With such
means, it would have been not a little singular if the priests of
Aesculapius had failed in converting the popular veneration to his
credit and their own emolument.
FOOTNOTES:
[89] The Priestess of Apollo, by whom he delivered oracles. She was
called Pythia from the god himself, who was styled Apollo Pythius, from
his slaying the serpent Python. The Priestess was to be a pure virgin.
She sat on the covercle or lid of a brazen vessel, mounted on a tripod,
and thence, after a violent enthusiasm, she delivered his oracles; i.e.
she rehearsed a few ambiguous and obscure verses, which were taken for
oracles.
[90] These words are but ill explained by the best Greek Lexicographers.

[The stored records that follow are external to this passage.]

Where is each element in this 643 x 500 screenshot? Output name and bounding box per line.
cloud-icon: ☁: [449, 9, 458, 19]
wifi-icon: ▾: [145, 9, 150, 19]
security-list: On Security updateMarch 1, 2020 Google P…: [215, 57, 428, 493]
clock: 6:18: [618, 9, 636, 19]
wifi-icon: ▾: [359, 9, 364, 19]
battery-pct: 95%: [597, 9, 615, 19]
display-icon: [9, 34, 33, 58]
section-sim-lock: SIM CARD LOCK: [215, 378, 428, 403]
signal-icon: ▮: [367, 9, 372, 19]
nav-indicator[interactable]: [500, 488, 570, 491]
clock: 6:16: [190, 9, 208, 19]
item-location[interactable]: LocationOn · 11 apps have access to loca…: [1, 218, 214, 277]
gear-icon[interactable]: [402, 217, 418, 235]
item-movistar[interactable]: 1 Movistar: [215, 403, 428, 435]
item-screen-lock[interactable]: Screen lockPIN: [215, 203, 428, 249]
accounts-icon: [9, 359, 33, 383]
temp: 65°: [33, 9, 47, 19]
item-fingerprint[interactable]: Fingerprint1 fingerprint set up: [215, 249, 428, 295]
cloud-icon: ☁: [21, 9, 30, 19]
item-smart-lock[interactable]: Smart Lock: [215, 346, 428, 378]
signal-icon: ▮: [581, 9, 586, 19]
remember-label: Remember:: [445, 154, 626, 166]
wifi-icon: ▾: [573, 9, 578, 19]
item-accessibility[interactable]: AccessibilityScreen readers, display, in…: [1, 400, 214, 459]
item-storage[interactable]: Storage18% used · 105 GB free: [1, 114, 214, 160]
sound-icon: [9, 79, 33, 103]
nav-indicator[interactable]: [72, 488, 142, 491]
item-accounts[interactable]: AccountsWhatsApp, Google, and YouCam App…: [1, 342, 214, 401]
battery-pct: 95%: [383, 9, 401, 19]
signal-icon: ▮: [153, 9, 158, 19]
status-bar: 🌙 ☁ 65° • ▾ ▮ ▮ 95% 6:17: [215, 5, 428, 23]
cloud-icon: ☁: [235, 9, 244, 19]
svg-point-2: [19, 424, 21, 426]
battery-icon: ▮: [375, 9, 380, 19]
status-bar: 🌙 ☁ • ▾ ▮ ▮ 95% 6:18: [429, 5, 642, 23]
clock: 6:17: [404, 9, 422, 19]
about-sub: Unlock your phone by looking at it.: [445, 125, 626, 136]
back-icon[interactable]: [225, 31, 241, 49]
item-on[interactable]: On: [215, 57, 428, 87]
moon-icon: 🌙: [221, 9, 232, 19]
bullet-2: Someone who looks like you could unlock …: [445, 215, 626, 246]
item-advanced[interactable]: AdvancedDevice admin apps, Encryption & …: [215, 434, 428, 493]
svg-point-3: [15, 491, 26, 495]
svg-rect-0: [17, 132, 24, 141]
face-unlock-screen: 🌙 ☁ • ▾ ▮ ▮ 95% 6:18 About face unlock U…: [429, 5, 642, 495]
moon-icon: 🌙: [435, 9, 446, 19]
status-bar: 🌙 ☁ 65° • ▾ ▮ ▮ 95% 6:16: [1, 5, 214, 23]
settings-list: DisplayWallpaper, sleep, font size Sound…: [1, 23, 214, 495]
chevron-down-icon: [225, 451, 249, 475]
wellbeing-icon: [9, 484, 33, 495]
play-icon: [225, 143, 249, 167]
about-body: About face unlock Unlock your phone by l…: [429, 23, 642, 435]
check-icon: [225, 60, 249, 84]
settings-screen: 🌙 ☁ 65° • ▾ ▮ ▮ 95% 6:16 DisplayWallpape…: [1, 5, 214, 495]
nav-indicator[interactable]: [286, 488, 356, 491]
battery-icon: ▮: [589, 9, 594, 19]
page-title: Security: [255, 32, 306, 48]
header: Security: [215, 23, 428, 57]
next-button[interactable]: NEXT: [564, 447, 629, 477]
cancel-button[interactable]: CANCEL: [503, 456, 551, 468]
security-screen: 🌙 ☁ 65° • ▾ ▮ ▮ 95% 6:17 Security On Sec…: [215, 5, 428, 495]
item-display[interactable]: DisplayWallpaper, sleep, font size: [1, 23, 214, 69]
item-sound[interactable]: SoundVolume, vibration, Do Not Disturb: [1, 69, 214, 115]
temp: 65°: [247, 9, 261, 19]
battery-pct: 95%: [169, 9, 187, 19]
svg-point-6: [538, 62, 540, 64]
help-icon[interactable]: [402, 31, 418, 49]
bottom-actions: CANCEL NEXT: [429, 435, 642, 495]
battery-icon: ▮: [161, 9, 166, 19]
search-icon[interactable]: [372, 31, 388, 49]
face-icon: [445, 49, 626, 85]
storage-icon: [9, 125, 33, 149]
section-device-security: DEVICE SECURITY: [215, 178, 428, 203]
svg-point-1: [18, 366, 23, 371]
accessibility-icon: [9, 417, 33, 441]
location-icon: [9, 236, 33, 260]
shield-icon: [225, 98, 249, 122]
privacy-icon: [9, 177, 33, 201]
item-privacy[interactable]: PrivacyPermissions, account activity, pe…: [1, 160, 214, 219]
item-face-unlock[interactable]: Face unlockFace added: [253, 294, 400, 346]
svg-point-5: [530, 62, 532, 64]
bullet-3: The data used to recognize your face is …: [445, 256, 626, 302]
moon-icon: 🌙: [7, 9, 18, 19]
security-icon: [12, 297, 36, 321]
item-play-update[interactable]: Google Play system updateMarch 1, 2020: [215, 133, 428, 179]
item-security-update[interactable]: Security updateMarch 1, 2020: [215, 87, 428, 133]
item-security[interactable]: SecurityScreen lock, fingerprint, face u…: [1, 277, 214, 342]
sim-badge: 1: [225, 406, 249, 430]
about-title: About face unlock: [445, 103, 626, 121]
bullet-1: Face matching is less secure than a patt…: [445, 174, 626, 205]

Servius ad Virg., Aen. vii. 88, says: _Incubare dicuntur proprie hic,
qui dormiunt accipienda responsa_. Tertullian de Anima, C. 49, thence
calls them _Incubatores fanorum_.
[91] Lib. XI. p. 108. Paris, fol. 1620.
[92] Ibid. lib. XVI. p. 761.
[93] De situ orbis, lib. I. cap. 1.
[94] Plutarch apud Agis et Cleomen. Cicero (de Div. 1. c. 48) probably
alludes to this oracle, when he says, that the Ephori of Sparta were
accustomed to sleep in the temple of Pasiphae on state emergencies.